Plaintiff successfully headed a public, but young technology company and was rewarded with a number of non-qualified employee stock options. After a time, the company attracted interest from a larger industry player and agreed to be acquired. As part of the acquisition, plaintiff exchanged his employee options for options in the acquirer company and left the combined business to pursue other opportunities.
Soon thereafter, the acquiring company issued a press release announcing that management had booked fictitious revenues and the company would restate earnings for several past years. Following the announcement, the company’s stock spiraled downward and the plaintiff’s previously valuable options quickly became worthless, never to recover. Mr. Greene was asked to opine as to the cause of the stock drop and as to the amount of damages to Plaintiff as a result of the loss of value of his options.
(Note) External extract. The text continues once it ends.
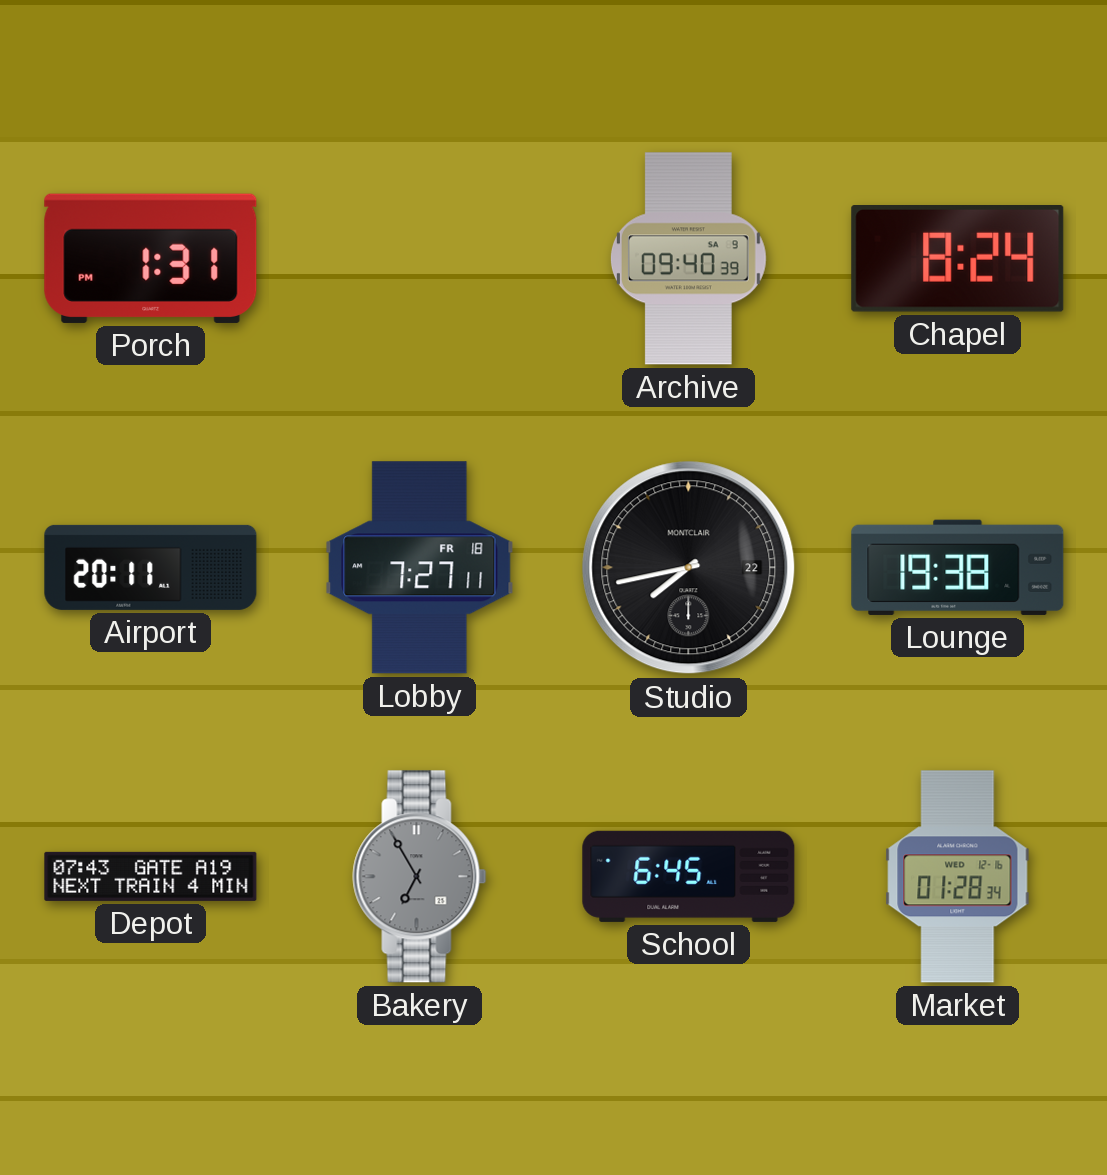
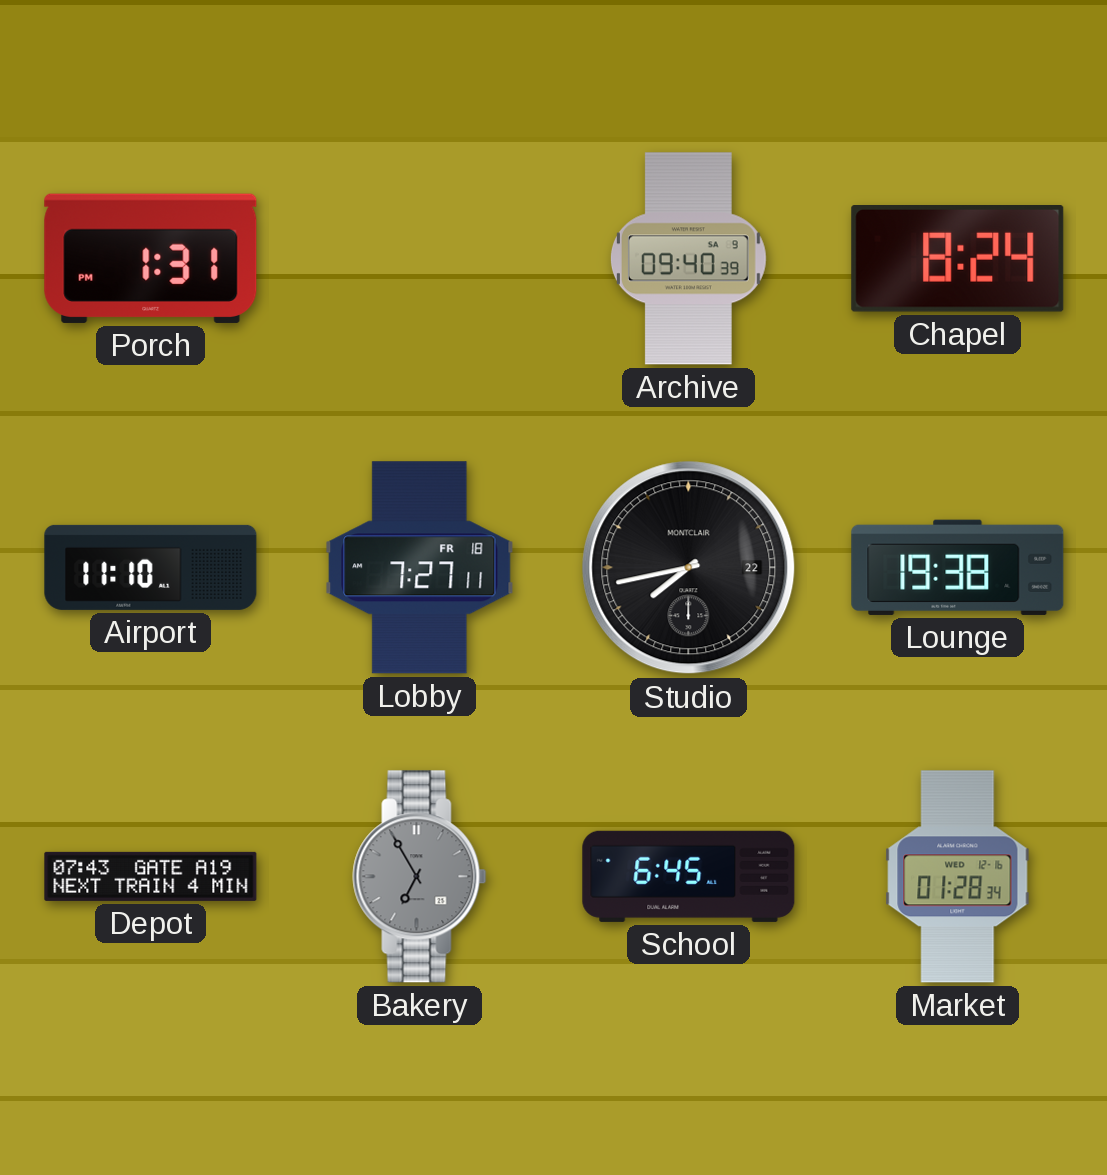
Airport: 20:11 -> 11:10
Based on the facts, Mr. Greene was able to support the position that the press announcements were, in fact, the cause of the damages suffered by plaintiff. The damage calculation involved a plethora of considerations, including: evaluating multiple option pricing models; determination of the appropriate point in time to value the options; and a comparison of various discount rates used to calculate damages from the loss of use of plaintiff’s capital from the time of the injury to the time of the trial. Supported by Mr. Greene’s expert witness reporting and deposition testimony, the plaintiff achieved a successful pre-trial settlement.